Нетрудно представить, в какую многосложную пьесу превращались при таком подходе парадные банкеты императорской Японии. Хондзэн, сформировавшийся кодифицированный тип аристократической кухни, был праздником мелкой моторики, устного счета и тайного смысла. Общего стола на этих банкетах не было: каждому едоку подавалось три, пять или семь подносов с мисочками (по пять-семь на каждом), причем традиция предписывала определенный тип блюд для каждого из углов каждого из подносов, а также строгую очередность блюд и правила их сочетаемости — в зависимости от сезона, местности, случая и пр. И каждое из блюд что-то сообщало едоку — это свойство японская еда сохранила по сей день.
«В лучших своих проявлениях блюда японской кухни неразрывно связаны с эстетикой, религией, традициями и историей страны. Они навевают воспоминания о смене времен года, чьем-то детстве, о шторме на море. Кусочек рыбного фарша в виде кленового листочка, тонко окрашенный алым и оранжевым, — чтобы отпраздновать приход осени. Маленький домик, вылепленный из наструганного льда, с маленькой же рыбкой внутри из растертого каштана и с каштаном, сделанным из рыбьего фарша. И все это лишь для того, чтобы напомнить уважаемому гостю, что он родился на далеком северном острове…»Из предисловия к работе Цудзи Сидзуо «Японская кухня» (1978)
VIII век: появление суси
Первые суси были совершенно не похожи на то, что мы знаем под этим именем, и являлись очень трудоемким способом сохранить рыбу: ее чистили, пересыпали солью, оставляли под гнетом на несколько месяцев, затем промывали, сушили, начиняли вареным рисом, снова засыпали солью, заливали водой и оставляли минимум на год (а лучше на три).

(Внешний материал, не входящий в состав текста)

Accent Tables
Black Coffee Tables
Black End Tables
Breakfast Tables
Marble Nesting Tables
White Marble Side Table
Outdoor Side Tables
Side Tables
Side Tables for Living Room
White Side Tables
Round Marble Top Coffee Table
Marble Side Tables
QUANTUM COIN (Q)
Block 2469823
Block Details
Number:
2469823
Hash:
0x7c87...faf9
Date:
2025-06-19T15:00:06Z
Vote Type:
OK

То, что получалось — ферментированные нарэдзуси, — напоминало некоторые сильно пахнущие сыры с плесенью или южноазиатский рыбный соус; в пищу употребляли только рыбу, а рис выбрасывали. В некоторых областях Японии такие суси готовят до сих пор. Эта техника, заимствованная, очевидно, из Юго-Восточной Азии, с некоторыми изменениями дожила до Средних веков, когда торговцы из Осаки стали возить в удаленные от моря районы морскую рыбу, пересыпанную слегка ферментированным рисом: в таком виде она сохранялась дольше. Рис они поначалу тоже выкидывали, но в какой-то момент научились контролировать ферментацию, добавляя в рис уксус; получившуюся рыбно-рисовую смесь уже можно было есть. Ее стали прессовать в деревянные формы (для удобства транспортировки) и продавать с лотков. Лишь после этого самураи Эдо, тогдашней столицы, переделали специалитет Осаки: они знали и ценили вкус свежей рыбы, не нуждались в том, чтобы долго ее хранить, и от придуманных в Осаке суси оставили только саму идею — рис с уксусом плюс рыба. Так в начале XIX века появились эдо-суси — колобок риса и кусочек свежей рыбы, слепленные вручную.

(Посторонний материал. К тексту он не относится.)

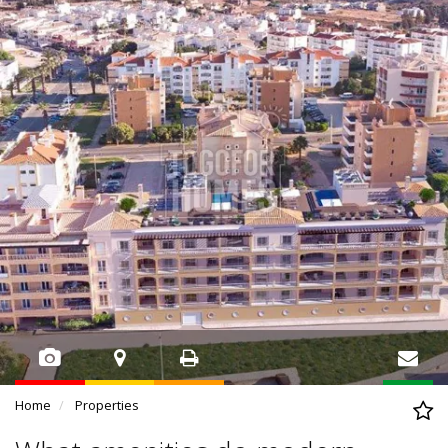
Home
Properties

Эпоха Камакура (1185–1333): традиция съедобного несъедобного
Известна история повара по имени Кавабата Доки, который в начале XVI века стал каждое утро приносить японскому императору на завтрак оасамоно («утренние вещи») собственного приготовления — шесть рисовых колобков размером с бейсбольный мяч с соленой пастой из бобов адзуки. Японию сотрясали битвы самурайских кланов, жизнь императора была не слишком простой (на одной из гравюр, изображающей Кавабату Доки при дворе императора, отчетливо видна дыра в крыше дворца), и за эти не слишком вкусные, но сытные колобки он был повару благодарен. Вскоре император смог позволить себе есть на завтрак что-нибудь повкусней, но традиция уже сформировалась, и Кавабата Доки, а затем его потомки носили императору оасамоно, которые тот не ел, каждый день на протяжении трех с лишним веков, вплоть до 1868 года.

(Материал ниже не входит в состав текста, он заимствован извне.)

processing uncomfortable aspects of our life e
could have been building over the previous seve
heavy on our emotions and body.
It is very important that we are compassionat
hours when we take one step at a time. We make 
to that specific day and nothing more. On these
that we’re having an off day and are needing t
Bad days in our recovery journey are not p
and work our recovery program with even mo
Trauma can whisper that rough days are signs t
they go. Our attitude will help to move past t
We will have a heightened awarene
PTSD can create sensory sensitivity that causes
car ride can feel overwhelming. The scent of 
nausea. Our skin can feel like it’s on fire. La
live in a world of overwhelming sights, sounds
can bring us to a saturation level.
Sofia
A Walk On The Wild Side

История Кавабаты Доки раньше была известна каждому японскому школьнику, поскольку вплоть до конца Второй мировой ее учили в школах как пример преданности императору, но нам она интереснее как пересечение двух важнейших для японской гастрономии течений, появившихся еще в Раннем Средневековье, — преданности ритуалу и малоизученной традиции несъедобной еды. Несмотря на то что средневековые императорские банкеты и обеды при дворах богатых сёгунов описываются как крайне изысканные, ориентированы они были прежде всего на созерцание. Многие из подаваемых блюд были довольно вычурными («снежный краб в форме лодки»), но не предназначались для еды: съевший их нарушил бы неписаные правила банкета — и могли подаваться несколько дней кряду, тогда как есть можно было лишь простые холодные супы, рис и прочее. Сёгунам и императорам вообще было не вполне прилично есть на банкетах, и средневековые тексты описывают правильный способ стучать палочками о поднос, чтобы подданным казалось, что император наслаждается едой. В тех же текстах напоминается, что на банкетах вам подадут перед уходом поднос с едой навынос, указывается, что едой следует любоваться (а не есть ее), и описываются деликатные и уместные способы забрать еду, чтобы спокойно съесть дома: лучше всего положить ее рядом с собой на татами, завернув в бумажный носовой платок, и незаметно прихватить перед уходом. Очень удобны для этого широкие рукава кимоно.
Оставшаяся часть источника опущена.